Olsen era matemático y metafísico. Capaz de seguir un razonamiento de Kant, de desarrollar la hipótesis del quantum de acción de Planck o del quantum de luz de Einstein.
A veces quiso explicar a Larrañaga estas teorías; pero José le decía:
—Es inútil. Mientras se trata de un razonamiento, le puedo seguir a usted; pero cuando se mete usted en fórmulas, no entiendo nada.
Olsen se asombraba a veces del furor de Larrañaga en negarse a sí mismo.
—Tiene usted un mal sistema, don José —le decía.
—¿Por qué? ¿Qué sistema?
—Cuando no sabe usted una cosa, dice: No sé nada de eso. Cuando sabe usted algo, suele decir: Creo que es así o me figuro que es así. No se equivocará usted, pero no acertará usted nunca.
Juan Olsen, a pesar de sus tacañerías; era muy tenorio y aficionado a las mujeres. ¿Cómo armonizaba las dos tendencias, la una dispendiosa y la otra de roña?; él sólo lo sabía.
Ni adulador, ni galanteador.
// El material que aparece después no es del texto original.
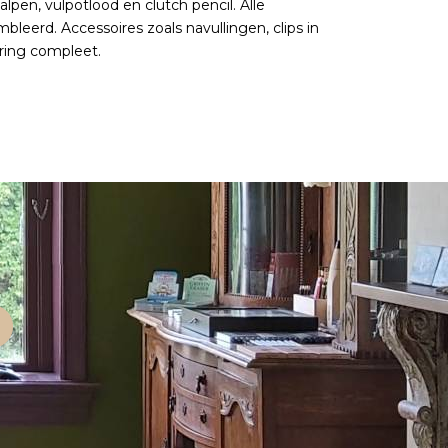
 balpen, vulpotlood en clutch pencil. Alle
erd. Accessoires zoals navullingen, clips in
aring compleet.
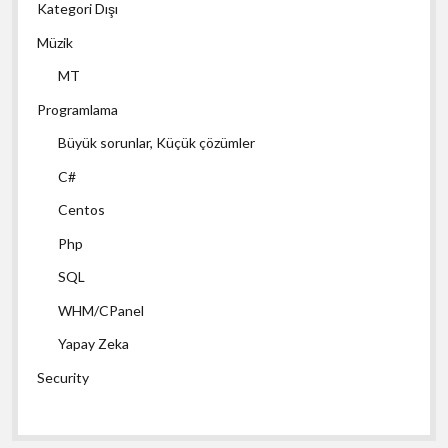
Kategori Dışı
Müzik
MT
Programlama
Büyük sorunlar, Küçük çözümler
C#
Centos
Php
SQL
WHM/CPanel
Yapay Zeka
Security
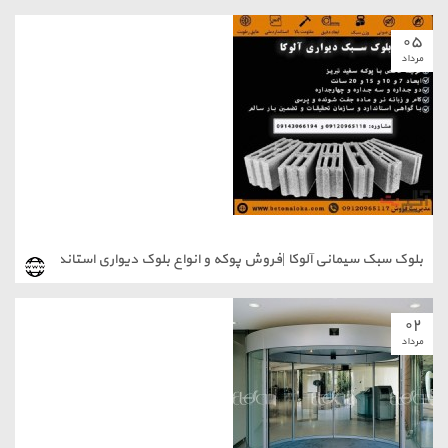
۰۵
مرداد
بلوک سبک سیمانی آلوکا |فروش پوکه و انواع بلوک دیواری استاندارد
۰۲
مرداد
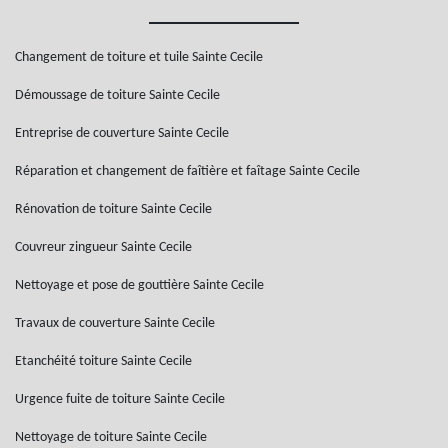
Changement de toiture et tuile Sainte Cecile
Démoussage de toiture Sainte Cecile
Entreprise de couverture Sainte Cecile
Réparation et changement de faîtière et faîtage Sainte Cecile
Rénovation de toiture Sainte Cecile
Couvreur zingueur Sainte Cecile
Nettoyage et pose de gouttière Sainte Cecile
Travaux de couverture Sainte Cecile
Etanchéité toiture Sainte Cecile
Urgence fuite de toiture Sainte Cecile
Nettoyage de toiture Sainte Cecile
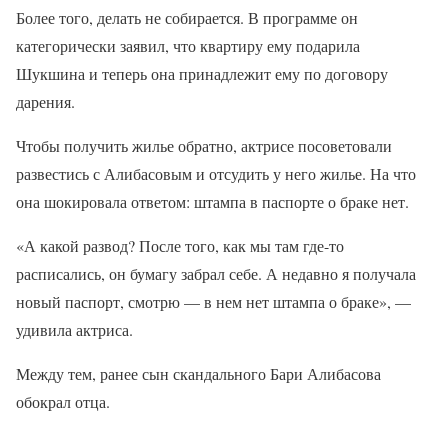
Более того, делать не собирается. В программе он
категорически заявил, что квартиру ему подарила
Шукшина и теперь она принадлежит ему по договору
дарения.
Чтобы получить жилье обратно, актрисе посоветовали
развестись с Алибасовым и отсудить у него жилье. На что
она шокировала ответом: штампа в паспорте о браке нет.
«А какой развод? После того, как мы там где-то
расписались, он бумагу забрал себе. А недавно я получала
новый паспорт, смотрю — в нем нет штампа о браке», —
удивила актриса.
Между тем, ранее сын скандального Бари Алибасова
обокрал отца.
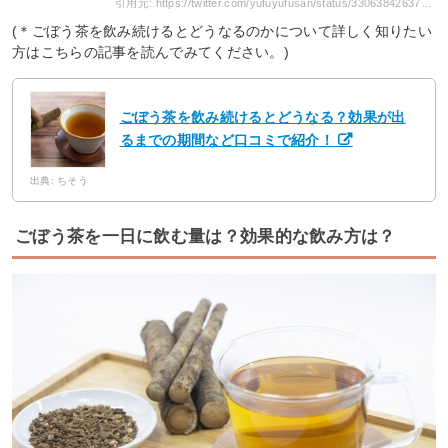
引用元: https://twitter.com/yufuyufusan/status/330638426376372224?s=20
(＊ごぼう茶を飲み続けるとどうなるのかについて詳しく知りたい
方はこちらの記事を読んでみてください。)
ごぼう茶を飲み続けるとどうなる？効果が出
るまでの期間など口コミで紹介！
出典: ちそう
ごぼう茶を一日に飲む量は？効果的な飲み方は？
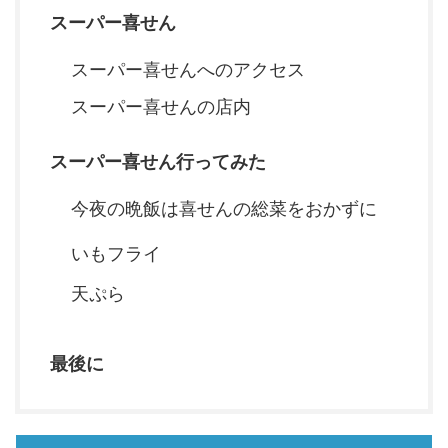
スーパー喜せん
スーパー喜せんへのアクセス
スーパー喜せんの店内
スーパー喜せん行ってみた
今夜の晩飯は喜せんの総菜をおかずに
いもフライ
天ぷら
最後に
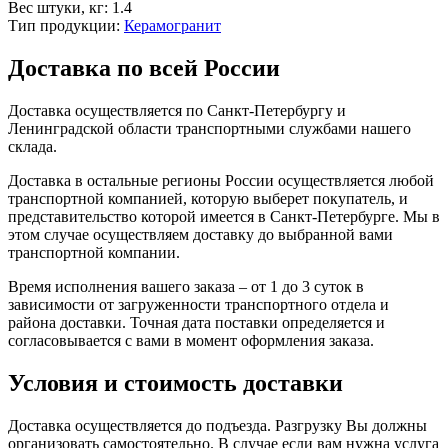
Вес штуки, кг:
1.4
Тип продукции:
Керамогранит
Доставка по всей России
Доставка осуществляется по Санкт-Петербургу и
Ленинградской области транспортными службами нашего
склада.
Доставка в остальные регионы России осуществляется любой
транспортной компанией, которую выберет покупатель, и
представительство которой имеется в Санкт-Петербурге. Мы в
этом случае осуществляем доставку до выбранной вами
транспортной компании.
Время исполнения вашего заказа – от 1 до 3 суток в
зависимости от загруженности транспортного отдела и
района доставки. Точная дата поставки определяется и
согласовывается с вами в момент оформления заказа.
Условия и стоимость доставки
Доставка осуществляется до подъезда. Разгрузку Вы должны
организовать самостоятельно. В случае если вам нужна услуга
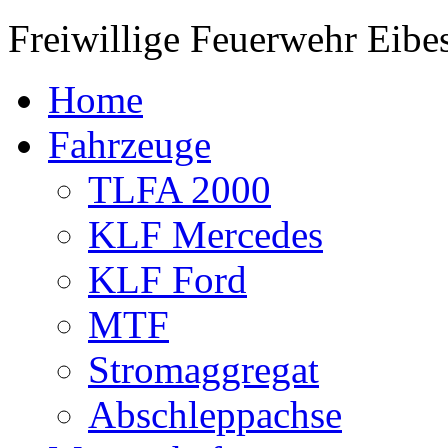
Freiwillige Feuerwehr Eibes
Home
Fahrzeuge
TLFA 2000
KLF Mercedes
KLF Ford
MTF
Stromaggregat
Abschleppachse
Tenía cierta manera muy rápida de ganarse la confianza de las mujeres. Su arte de caza era indudablemente muy superior al del Tenorio viejo y amanerado de los países del Sur.
Aquel tenorio kantiano, que estudiaba matemáticas elevadas por afición, sabía cuatro o cinco idiomas admirablemente.
Olsen engañaba con su aspecto. Era muy fuerte, a pesar de su aire débil; comilón, a pesar de su delgadez; servicial, con detalles de hombre muy roñoso; capaz de hacer un favor a un amigo, y de reñir luego con él por cuestión de céntimos.
Vivió en la América española, sabía castellano y no quería olvidarlo. De ahí su primer interés en cultivar la amistad de Larrañaga.
Este lo encontraba muy divertido, y Olsen, a su vez, consideraba a Larrañaga como un tipo extraordinario. Se sorprendían mutuamente con sus ideas y sus actos y podían discutir horas enteras sin cansarse. Solían ir con frecuencia a un café a charlar. El mozo del café, desertor alemán y doctor en Filosofía, que había hecho dos años de guerra, hasta que cansado se decidió a fugarse, alternaba a veces en las discusiones.
Olsen era también cazador. En una época, según contaba, había encontrado un amigo germanófilo, compatriota, entusiasta de la caza y antisemita, que llevaba una cruz esvástica en la corbata.
—¿Cómo se llama el perro de usted? —le preguntó a Olsen.
—Mi perro se llama Thor.
—¿Thor? ¿El Dios escandinavo?
—Sí.
—Pues yo a mi perro le voy a llamar Jehovah —dijo el danés incomodado.
—Muy bien.
Thor y Jehovah cazaron, juntos con sus amos, algunos zorros pero nunca gran cosa.
Como ninguno de los dos perros legitimaba su nombre, decidieron ponerles otros más modestos, y al que tenía aire más serio y más tonto le llamaron Wilson, y al que parecía más petulante y más ridículo, Mussolini.
Larrañaga y Olsen hablaron largo rato. A las nueve y media el danés se marchó y Larrañaga quedó en la ventana de su despacho, contemplando el panorama de tejados que se veía desde allí y fumando.